> [Task to complete] Transcribe everything in the listing below exactly, except the pictures.
Supplied data: Begin
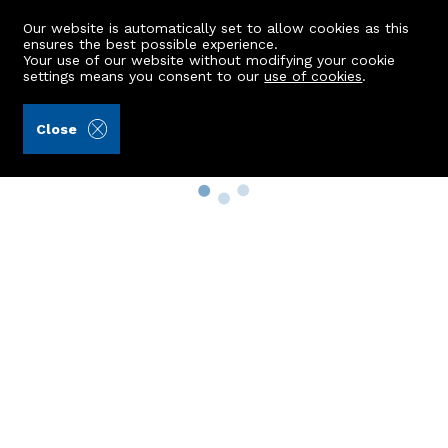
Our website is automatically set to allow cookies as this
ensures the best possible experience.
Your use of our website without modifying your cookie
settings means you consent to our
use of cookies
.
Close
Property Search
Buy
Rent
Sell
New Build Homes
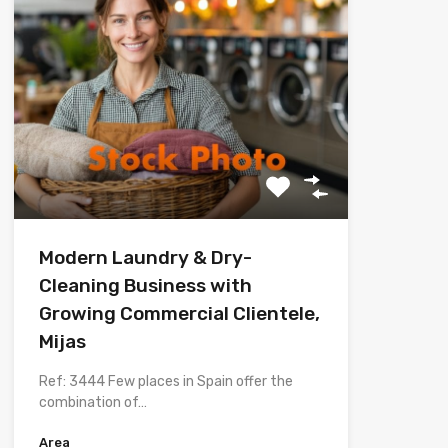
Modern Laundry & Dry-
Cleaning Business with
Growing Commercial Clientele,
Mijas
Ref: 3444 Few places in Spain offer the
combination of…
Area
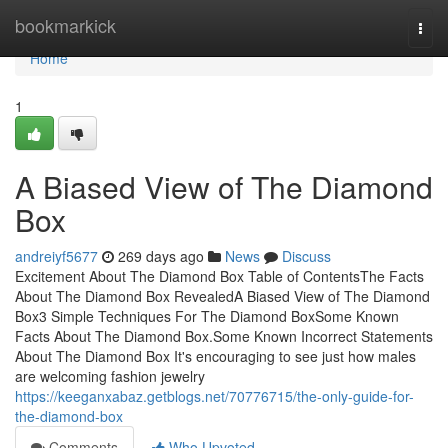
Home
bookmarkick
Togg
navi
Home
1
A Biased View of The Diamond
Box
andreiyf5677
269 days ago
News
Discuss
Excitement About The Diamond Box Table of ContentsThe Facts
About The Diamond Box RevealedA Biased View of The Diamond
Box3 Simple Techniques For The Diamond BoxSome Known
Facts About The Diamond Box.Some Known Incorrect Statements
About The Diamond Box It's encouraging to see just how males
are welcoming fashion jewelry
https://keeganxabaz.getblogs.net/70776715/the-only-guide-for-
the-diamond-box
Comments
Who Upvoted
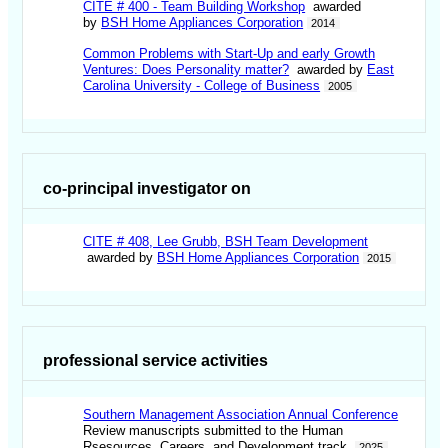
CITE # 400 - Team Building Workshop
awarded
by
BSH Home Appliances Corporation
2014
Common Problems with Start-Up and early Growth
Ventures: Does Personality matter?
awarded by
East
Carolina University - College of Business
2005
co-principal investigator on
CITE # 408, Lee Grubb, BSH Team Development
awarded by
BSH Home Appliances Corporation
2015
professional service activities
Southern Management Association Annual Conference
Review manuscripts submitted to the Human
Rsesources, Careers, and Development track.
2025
Supplied data: End
> [Result of the task]
Our website is automatically set to allow cookies as this
ensures the best possible experience.
Your use of our website without modifying your cookie
settings means you consent to our
use of cookies
.
Close
Property Search
Buy
Rent
Sell
New Build Homes
Modern Laundry & Dry-
Cleaning Business with
Growing Commercial Clientele,
Mijas
Ref: 3444 Few places in Spain offer the
combination of…
Area
Home
bookmarkick
Togg
navi
Home
1
A Biased View of The Diamond
Box
andreiyf5677
269 days ago
News
Discuss
Excitement About The Diamond Box Table of ContentsThe Facts
About The Diamond Box RevealedA Biased View of The Diamond
Box3 Simple Techniques For The Diamond BoxSome Known
Facts About The Diamond Box.Some Known Incorrect Statements
About The Diamond Box It's encouraging to see just how males
are welcoming fashion jewelry
https://keeganxabaz.getblogs.net/70776715/the-only-guide-for-
the-diamond-box
Comments
Who Upvoted
CITE # 400 - Team Building Workshop
awarded
by
BSH Home Appliances Corporation
2014
Common Problems with Start-Up and early Growth
Ventures: Does Personality matter?
awarded by
East
Carolina University - College of Business
2005
co-principal investigator on
CITE # 408, Lee Grubb, BSH Team Development
awarded by
BSH Home Appliances Corporation
2015
professional service activities
Southern Management Association Annual Conference
Review manuscripts submitted to the Human
Rsesources, Careers, and Development track.
2025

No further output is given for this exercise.